4. The method of claim 1, wherein the probe position adjustment comprises one or more of a pitch adjustment, a yaw adjustment, or a roll adjustment.

5. The method of claim 1, wherein the probe position adjustment to the ultrasound probe position comprises one or more of a pitch adjustment, a yaw adjustment, or a roll adjustment, and a translational adjustment.

6. The method of claim 1, wherein said automatically identifying said object from said volumetric dataset comprises: artificial intelligence techniques are implemented with the processor.

7. The method of claim 6, wherein the artificial intelligence technique is a neural network.

8. The method of claim 1, wherein said automatically identifying said axis comprises: artificial intelligence techniques are implemented with the processor.

9. The method of claim 1, wherein said automatically identifying said object from said volumetric dataset comprises: implementing a first artificial intelligence technique with the processor, and wherein said automatically identifying the axis comprises: a second artificial intelligence technique is implemented with the processor.

10. The method of claim 9, wherein the first artificial intelligence technique is a U-Net network and the second artificial intelligence technique is a convolutional neural network.

11. An ultrasound imaging system, the ultrasound imaging system comprising:

An ultrasonic probe;

a display device; and

A processor in electronic communication with both the ultrasound probe and the display device, wherein the processor is configured to:

controlling the ultrasound probe to acquire a volume dataset in a volume acquisition mode;

Automatically identifying an object representing a structure of interest from the volumetric dataset;

automatically identifying an axis of the structure of interest based on the object;

automatically calculating a probe position adjustment from a current probe position to enable acquisition of a target scan plane of the structure of interest, the target scan plane comprising and being parallel to the axis or perpendicular to the axis; and

Presenting the probe position adjustment on the display device.

12. The ultrasound imaging system of claim 11, wherein the processor is further configured to:

after the probe position adjustment has been applied to the ultrasound probe, controlling the ultrasound probe to acquire a two-dimensional dataset of the target scan plane in a two-dimensional acquisition mode;

generating a two-dimensional image based on the two-dimensional ultrasound dataset; and

The two-dimensional image is displayed on the display device.

13. The ultrasound imaging system of claim 11, wherein the processor is further configured to:

Calculating a measurement of the structure of interest along the axis based on the representation of the axis in the two-dimensional image; and

And displaying the measurement result on the display device.

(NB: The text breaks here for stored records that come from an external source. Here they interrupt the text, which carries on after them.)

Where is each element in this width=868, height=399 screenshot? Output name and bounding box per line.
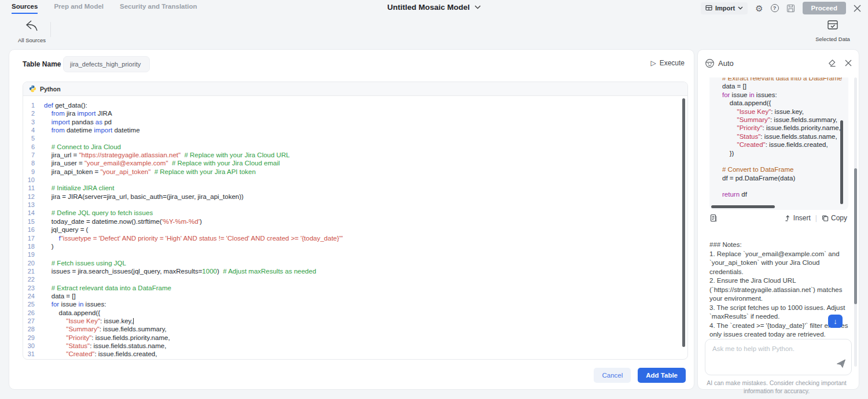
assistant-code-line xyxy=(722,182,848,190)
code-line[interactable]: 29 "Priority": issue.fields.priority.nam… xyxy=(23,334,687,342)
assistant-code-line: for issue in issues: xyxy=(722,91,848,99)
code-line[interactable]: 22 xyxy=(23,275,687,283)
tab-prep-and-model[interactable]: Prep and Model xyxy=(54,3,104,13)
top-controls: Import ⚙ ? Proceed xyxy=(701,2,861,14)
assistant-code-line: # Extract relevant data into a DataFrame xyxy=(722,77,848,82)
code-line[interactable]: 18 ) xyxy=(23,242,687,250)
assistant-close-icon[interactable] xyxy=(845,60,852,66)
assistant-code-line: # Convert to DataFrame xyxy=(722,165,848,173)
assistant-code-line: "Issue Key": issue.key, xyxy=(722,108,848,116)
insert-label: Insert xyxy=(793,214,811,222)
execute-button[interactable]: ▷ Execute xyxy=(650,59,685,67)
tab-sources[interactable]: Sources xyxy=(12,3,38,14)
assistant-code-line: "Created": issue.fields.created, xyxy=(722,141,848,149)
window-close-icon[interactable] xyxy=(854,5,861,12)
code-line[interactable]: 21 issues = jira.search_issues(jql_query… xyxy=(23,267,687,275)
code-line[interactable]: 27 "Issue Key": issue.key, xyxy=(23,317,687,325)
code-line[interactable]: 30 "Status": issue.fields.status.name, xyxy=(23,342,687,350)
app-window: Sources Prep and Model Security and Tran… xyxy=(0,0,868,399)
code-line[interactable]: 14 # Define JQL query to fetch issues xyxy=(23,209,687,217)
import-button[interactable]: Import xyxy=(701,2,748,14)
save-icon[interactable] xyxy=(786,4,795,13)
table-name-input[interactable] xyxy=(63,56,150,72)
insert-button[interactable]: Insert xyxy=(784,214,811,222)
selected-data-label: Selected Data xyxy=(812,36,853,42)
assistant-code: # Extract relevant data into a DataFrame… xyxy=(722,77,848,199)
send-icon[interactable] xyxy=(836,359,846,371)
code-editor-header: Python xyxy=(23,82,687,96)
eraser-icon[interactable] xyxy=(828,59,836,67)
note-item: 3. The script fetches up to 1000 issues.… xyxy=(709,304,848,322)
code-line[interactable]: 26 data.append({ xyxy=(23,309,687,317)
code-line[interactable]: 17 f"issuetype = 'Defect' AND priority =… xyxy=(23,234,687,242)
assistant-code-line: "Priority": issue.fields.priority.name, xyxy=(722,124,848,132)
assistant-code-block[interactable]: # Extract relevant data into a DataFrame… xyxy=(709,77,848,210)
code-line[interactable]: 24 data = [] xyxy=(23,292,687,300)
assistant-code-line: data = [] xyxy=(722,82,848,90)
code-editor[interactable]: Python 1def get_data():2 from jira impor… xyxy=(23,82,688,360)
code-line[interactable]: 19 xyxy=(23,250,687,258)
assistant-scrollbar-thumb[interactable] xyxy=(854,168,857,304)
editor-vertical-scrollbar[interactable] xyxy=(682,98,685,347)
code-line[interactable]: 7 jira_url = "https://strategyagile.atla… xyxy=(23,151,687,159)
code-line[interactable]: 8 jira_user = "your_email@example.com" #… xyxy=(23,159,687,167)
cancel-button[interactable]: Cancel xyxy=(594,368,631,383)
code-line[interactable]: 16 jql_query = ( xyxy=(23,226,687,234)
code-line[interactable]: 11 # Initialize JIRA client xyxy=(23,184,687,192)
robot-icon xyxy=(705,58,715,68)
assistant-code-line: df = pd.DataFrame(data) xyxy=(722,174,848,182)
assistant-code-vertical-scrollbar[interactable] xyxy=(840,120,843,204)
note-item: 2. Ensure the Jira Cloud URL (`https://s… xyxy=(709,276,848,304)
code-line[interactable]: 1def get_data(): xyxy=(23,101,687,109)
response-doc-icon[interactable] xyxy=(709,214,718,222)
assistant-notes: ### Notes:1. Replace `your_email@example… xyxy=(709,241,848,348)
code-line[interactable]: 5 xyxy=(23,134,687,142)
code-line[interactable]: 6 # Connect to Jira Cloud xyxy=(23,143,687,151)
selected-data-box-check-icon xyxy=(826,19,839,32)
code-line[interactable]: 25 for issue in issues: xyxy=(23,300,687,308)
chat-input[interactable] xyxy=(705,339,851,364)
code-line[interactable]: 4 from datetime import datetime xyxy=(23,126,687,134)
assistant-code-line: data.append({ xyxy=(722,99,848,107)
code-area[interactable]: 1def get_data():2 from jira import JIRA3… xyxy=(23,96,687,359)
settings-gear-icon[interactable]: ⚙ xyxy=(755,4,763,13)
note-item: 4. The `created >= '{today_date}'` filte… xyxy=(709,322,848,339)
code-line[interactable]: 10 xyxy=(23,176,687,184)
code-line[interactable]: 23 # Extract relevant data into a DataFr… xyxy=(23,284,687,292)
code-line[interactable]: 31 "Created": issue.fields.created, xyxy=(23,350,687,358)
title-chevron-down-icon[interactable] xyxy=(475,5,481,9)
help-icon[interactable]: ? xyxy=(771,4,779,12)
proceed-button[interactable]: Proceed xyxy=(803,2,846,14)
ai-disclaimer: AI can make mistakes. Consider checking … xyxy=(703,379,851,395)
toolbar-divider xyxy=(50,22,51,37)
python-logo-icon xyxy=(29,85,36,93)
code-line[interactable]: 9 jira_api_token = "your_api_token" # Re… xyxy=(23,168,687,176)
scroll-to-bottom-button[interactable]: ↓ xyxy=(828,315,843,328)
language-label: Python xyxy=(40,86,61,93)
assistant-header: Auto xyxy=(705,50,852,76)
all-sources-button[interactable]: All Sources xyxy=(15,19,49,43)
selected-data-button[interactable]: Selected Data xyxy=(812,19,853,42)
main-tabs: Sources Prep and Model Security and Tran… xyxy=(12,3,197,14)
execute-label: Execute xyxy=(660,59,685,67)
note-item: ### Notes: xyxy=(709,241,848,250)
code-line[interactable]: 12 jira = JIRA(server=jira_url, basic_au… xyxy=(23,193,687,201)
assistant-code-line: return df xyxy=(722,190,848,198)
actions-separator: | xyxy=(815,214,817,222)
assistant-code-line: "Status": issue.fields.status.name, xyxy=(722,132,848,141)
assistant-code-line: }) xyxy=(722,149,848,157)
import-chevron-down-icon xyxy=(738,6,743,10)
code-line[interactable]: 15 today_date = datetime.now().strftime(… xyxy=(23,217,687,226)
assistant-title: Auto xyxy=(718,59,734,68)
assistant-code-horizontal-scrollbar[interactable] xyxy=(711,205,775,208)
code-line[interactable]: 13 xyxy=(23,201,687,209)
code-line[interactable]: 20 # Fetch issues using JQL xyxy=(23,259,687,267)
code-line[interactable]: 28 "Summary": issue.fields.summary, xyxy=(23,325,687,333)
tab-security-and-translation[interactable]: Security and Translation xyxy=(120,3,197,13)
form-actions: Cancel Add Table xyxy=(594,368,686,383)
table-name-label: Table Name xyxy=(23,60,61,68)
code-line[interactable]: 2 from jira import JIRA xyxy=(23,109,687,117)
code-line[interactable]: 3 import pandas as pd xyxy=(23,118,687,126)
copy-button[interactable]: Copy xyxy=(822,214,847,222)
add-table-button[interactable]: Add Table xyxy=(638,368,686,383)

14. The ultrasound imaging system of claim 11, wherein the probe position adjustment presented on the display device comprises one or more of a pitch adjustment, a yaw adjustment, or a roll adjustment.

15. The ultrasound imaging system of claim 11, wherein the processor is configured to present the probe position adjustment by displaying one or more arrows associated with an ultrasound probe icon displayed on the display device.

16. The ultrasound imaging system of claim 11, wherein the processor is configured to implement artificial intelligence techniques to identify the object.

17. The ultrasound imaging system of claim 16, wherein the artificial intelligence technique is a neural network.

18. The ultrasound imaging system of claim 11, wherein the processor is configured to implement artificial intelligence techniques to identify the axis.

19. The ultrasound imaging system of claim 11, wherein the processor is further configured to:

After the probe position adjustment has been applied to the ultrasound probe, controlling the ultrasound probe to acquire an updated volumetric dataset;

generating at least one rendering based on the updated volumetric data set; and

Displaying the at least one rendering on the display device.

20. The ultrasound imaging system of claim 19, wherein the at least one rendering includes an a-plane of the target scan plane.